**Data to examine:**

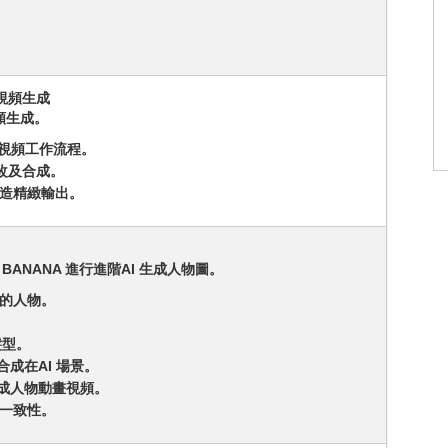
。
及視頻生成
視頻生成。
到視頻工作流程。
修改及合成。
Y打造精緻輸出。
ANO BANANA 進行進階AI 生成人物圖。
風格的人物。
髮型。
物合成在AI 場景。
生成人物動畫視頻。
物一致性。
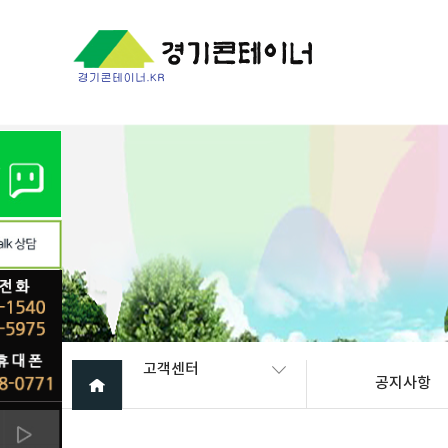
Warning
: mysql_fetch_array(): supplied argument is not a valid My
고객센터
공지사항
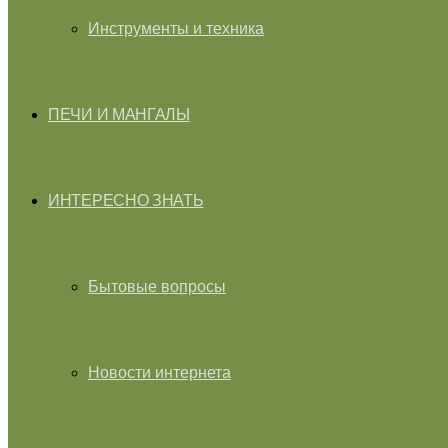
Инструменты и техника
ПЕЧИ И МАНГАЛЫ
ИНТЕРЕСНО ЗНАТЬ
Бытовые вопросы
Новости интернета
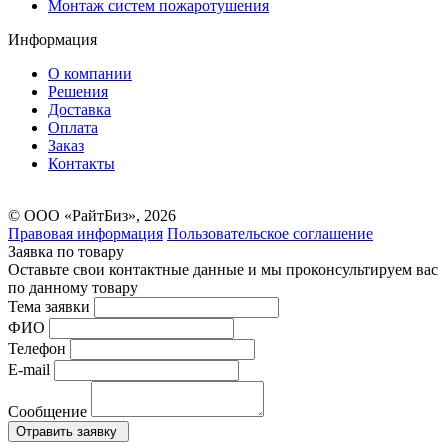
Монтаж систем пожаротушения
Информация
О компании
Решения
Доставка
Оплата
Заказ
Контакты
© ООО «РайтБиз», 2026
Правовая информация
Пользовательское соглашение
Заявка по товару
Оставьте свои контактные данные и мы проконсультируем вас
по данному товару
Тема заявки
ФИО
Телефон
E-mail
Сообщение
Отравить заявку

**What you will do:** With the pictures removed, repeat the listing above exactly as it stands.

**Expected answer:**
。
及視頻生成
視頻生成。
到視頻工作流程。
修改及合成。
Y打造精緻輸出。
ANO BANANA 進行進階AI 生成人物圖。
風格的人物。
髮型。
物合成在AI 場景。
生成人物動畫視頻。
物一致性。
Warning
: mysql_fetch_array(): supplied argument is not a valid My
고객센터
공지사항
Инструменты и техника
ПЕЧИ И МАНГАЛЫ
ИНТЕРЕСНО ЗНАТЬ
Бытовые вопросы
Новости интернета
Монтаж систем пожаротушения
Информация
О компании
Решения
Доставка
Оплата
Заказ
Контакты
© ООО «РайтБиз», 2026
Правовая информация
Пользовательское соглашение
Заявка по товару
Оставьте свои контактные данные и мы проконсультируем вас
по данному товару
Тема заявки
ФИО
Телефон
E-mail
Сообщение
Отравить заявку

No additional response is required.